▶ Directions: What is the number of lines below that contain the string "Organizer"? Give it and nothing else.
======
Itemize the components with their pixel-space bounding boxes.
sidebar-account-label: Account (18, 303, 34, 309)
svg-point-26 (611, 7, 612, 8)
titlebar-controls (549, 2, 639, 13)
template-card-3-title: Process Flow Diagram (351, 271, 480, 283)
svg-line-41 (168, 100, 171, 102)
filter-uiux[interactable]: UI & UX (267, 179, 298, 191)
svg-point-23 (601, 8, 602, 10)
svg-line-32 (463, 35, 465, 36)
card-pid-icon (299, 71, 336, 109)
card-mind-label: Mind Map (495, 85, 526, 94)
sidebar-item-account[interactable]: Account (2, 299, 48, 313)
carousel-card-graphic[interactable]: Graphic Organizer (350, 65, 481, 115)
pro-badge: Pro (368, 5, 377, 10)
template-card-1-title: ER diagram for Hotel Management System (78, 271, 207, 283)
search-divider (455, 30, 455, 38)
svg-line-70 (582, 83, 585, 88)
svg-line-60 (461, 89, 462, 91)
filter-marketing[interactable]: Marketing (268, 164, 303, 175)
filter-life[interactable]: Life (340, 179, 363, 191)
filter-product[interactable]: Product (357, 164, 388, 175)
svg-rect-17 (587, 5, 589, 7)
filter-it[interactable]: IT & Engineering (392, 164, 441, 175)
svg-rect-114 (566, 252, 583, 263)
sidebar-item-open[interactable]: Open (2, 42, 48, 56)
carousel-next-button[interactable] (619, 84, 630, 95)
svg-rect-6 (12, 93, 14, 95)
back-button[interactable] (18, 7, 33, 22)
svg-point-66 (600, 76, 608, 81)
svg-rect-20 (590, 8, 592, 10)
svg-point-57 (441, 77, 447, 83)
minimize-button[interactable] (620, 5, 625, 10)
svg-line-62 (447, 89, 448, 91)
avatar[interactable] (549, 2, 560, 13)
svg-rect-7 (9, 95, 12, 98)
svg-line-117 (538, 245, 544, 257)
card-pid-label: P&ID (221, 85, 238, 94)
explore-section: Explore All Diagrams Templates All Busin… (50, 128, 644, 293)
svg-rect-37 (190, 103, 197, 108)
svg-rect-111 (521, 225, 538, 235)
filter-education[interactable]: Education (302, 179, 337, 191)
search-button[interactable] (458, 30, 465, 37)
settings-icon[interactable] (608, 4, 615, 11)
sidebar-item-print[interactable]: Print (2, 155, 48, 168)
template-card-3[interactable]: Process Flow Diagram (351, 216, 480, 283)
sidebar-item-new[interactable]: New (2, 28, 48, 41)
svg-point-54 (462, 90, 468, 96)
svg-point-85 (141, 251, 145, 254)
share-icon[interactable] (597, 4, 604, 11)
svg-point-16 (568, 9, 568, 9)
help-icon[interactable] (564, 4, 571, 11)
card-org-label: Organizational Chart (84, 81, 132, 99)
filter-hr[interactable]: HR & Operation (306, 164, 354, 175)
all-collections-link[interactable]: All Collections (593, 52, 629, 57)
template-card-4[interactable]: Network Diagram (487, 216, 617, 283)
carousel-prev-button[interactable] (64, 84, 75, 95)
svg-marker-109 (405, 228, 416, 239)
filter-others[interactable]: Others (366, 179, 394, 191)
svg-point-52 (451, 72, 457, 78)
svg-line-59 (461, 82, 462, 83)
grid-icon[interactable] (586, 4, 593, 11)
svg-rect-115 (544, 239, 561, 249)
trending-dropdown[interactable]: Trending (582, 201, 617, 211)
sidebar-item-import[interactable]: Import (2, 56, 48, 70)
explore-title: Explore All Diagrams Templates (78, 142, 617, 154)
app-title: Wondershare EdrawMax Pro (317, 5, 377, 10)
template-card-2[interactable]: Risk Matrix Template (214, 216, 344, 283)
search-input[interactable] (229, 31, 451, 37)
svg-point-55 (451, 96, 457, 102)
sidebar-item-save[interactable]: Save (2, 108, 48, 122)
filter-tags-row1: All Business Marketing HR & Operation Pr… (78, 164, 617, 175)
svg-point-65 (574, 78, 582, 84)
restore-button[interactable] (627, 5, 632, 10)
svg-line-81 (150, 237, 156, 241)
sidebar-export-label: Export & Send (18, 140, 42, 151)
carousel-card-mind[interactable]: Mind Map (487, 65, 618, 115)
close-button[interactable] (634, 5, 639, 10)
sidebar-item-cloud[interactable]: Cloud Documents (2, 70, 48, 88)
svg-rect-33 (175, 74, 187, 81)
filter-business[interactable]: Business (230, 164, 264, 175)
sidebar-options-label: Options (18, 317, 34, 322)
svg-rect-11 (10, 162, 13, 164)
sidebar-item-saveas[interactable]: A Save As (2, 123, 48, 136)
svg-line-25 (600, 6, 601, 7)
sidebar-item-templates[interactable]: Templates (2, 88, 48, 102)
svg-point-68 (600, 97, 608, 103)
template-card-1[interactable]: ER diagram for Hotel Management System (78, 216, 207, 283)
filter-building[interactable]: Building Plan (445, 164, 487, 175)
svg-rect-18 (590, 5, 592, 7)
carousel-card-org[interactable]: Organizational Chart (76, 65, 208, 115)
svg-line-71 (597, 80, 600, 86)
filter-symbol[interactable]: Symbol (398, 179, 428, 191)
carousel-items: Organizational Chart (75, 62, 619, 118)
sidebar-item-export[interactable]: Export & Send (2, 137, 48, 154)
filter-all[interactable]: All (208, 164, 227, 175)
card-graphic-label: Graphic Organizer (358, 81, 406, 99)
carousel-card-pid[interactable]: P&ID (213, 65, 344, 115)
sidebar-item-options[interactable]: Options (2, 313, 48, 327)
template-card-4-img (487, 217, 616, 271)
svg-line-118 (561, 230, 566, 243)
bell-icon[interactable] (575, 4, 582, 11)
======
▶ Answer space: 2